Remy began U.S. Girls as a solo project in Philadelphia in late 2007. Armed with a gigantic reel-to-reel tape machine, her earliest performances included tape recordings of primitive percussion and vocal performances both aggressive and darkly moody. This early phase resulted in two albums released on the Siltbreeze label, 2008′s Introducing and 2010′s Go Grey, as well as numerous 7″ singles, cassettes, and CD-Rs on small labels. During this time, Remy toured the U.S. and Europe extensively, lugging her only-sometimes-functional reel-to-reel around and sometimes traveling via Greyhound bus.

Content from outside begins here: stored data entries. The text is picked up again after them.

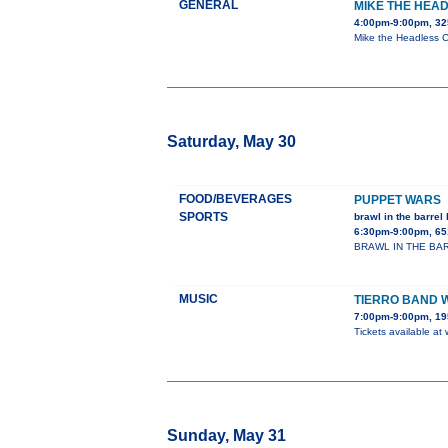
GENERAL
MIKE THE HEAD
4:00pm-9:00pm, 32
Mike the Headless Ch
Saturday, May 30
FOOD/BEVERAGES
PUPPET WARS
SPORTS
brawl in the barrel 
6:30pm-9:00pm, 65
BRAWL IN THE BARREL
MUSIC
TIERRO BAND 
7:00pm-9:00pm, 195
Tickets available at
Sunday, May 31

Though her harsh tape experiments remained at the core of the U.S. Girls sound, 2011′s U.S. Girls on Kraak hinted at a change in direction with sample-based songs and a more vivid vocal presence. Issued by FatCat in 2012, the album Gem delivered on the change suggested in that release as well as in ever-reaching live performances. By that time, she had also relocated to Toronto with her husband, Slim Twig (Canadian musician Max Turnbull), who produced the album. It was the highest fidelity of any U.S. Girls release to that point, doing away with harsh drum machines and distorted vocals in favor of a more traditional, live band-style recording as well as faithful covers of glam rock and ’60s AM radio pop. The group’s live performances at this time went from solo to full-band experiences as well.
In 2013, U.S. Girls released Free Advice Column, a four-song EP co-produced by frequent collaborator Onakabazien (Louis Percival), on Bad Actors Inc. The revered indie label 4AD signed U.S. Girls in 2015, releasing a dubby single called “Damn That Valley.” The full-length Half Free arrived in September, continuing the project’s increase in accessibility while retaining the dark moods and offbeat tape loops of earlier recordings. It received a nod for the Polaris Music Prize, making the shortlist. After touring as an eight-piece, Remy cut down on samples and recorded with a live band that included members of the freewheeling improv collective the Cosmic Range. With lyrics reflecting the moment’s social and political distress, the resulting In a Poem Unlimited followed in 2018. The album was among U.S. Girls’ most critically acclaimed work to date, and while touring in support of it, Remy began work on a new set of songs for her next record.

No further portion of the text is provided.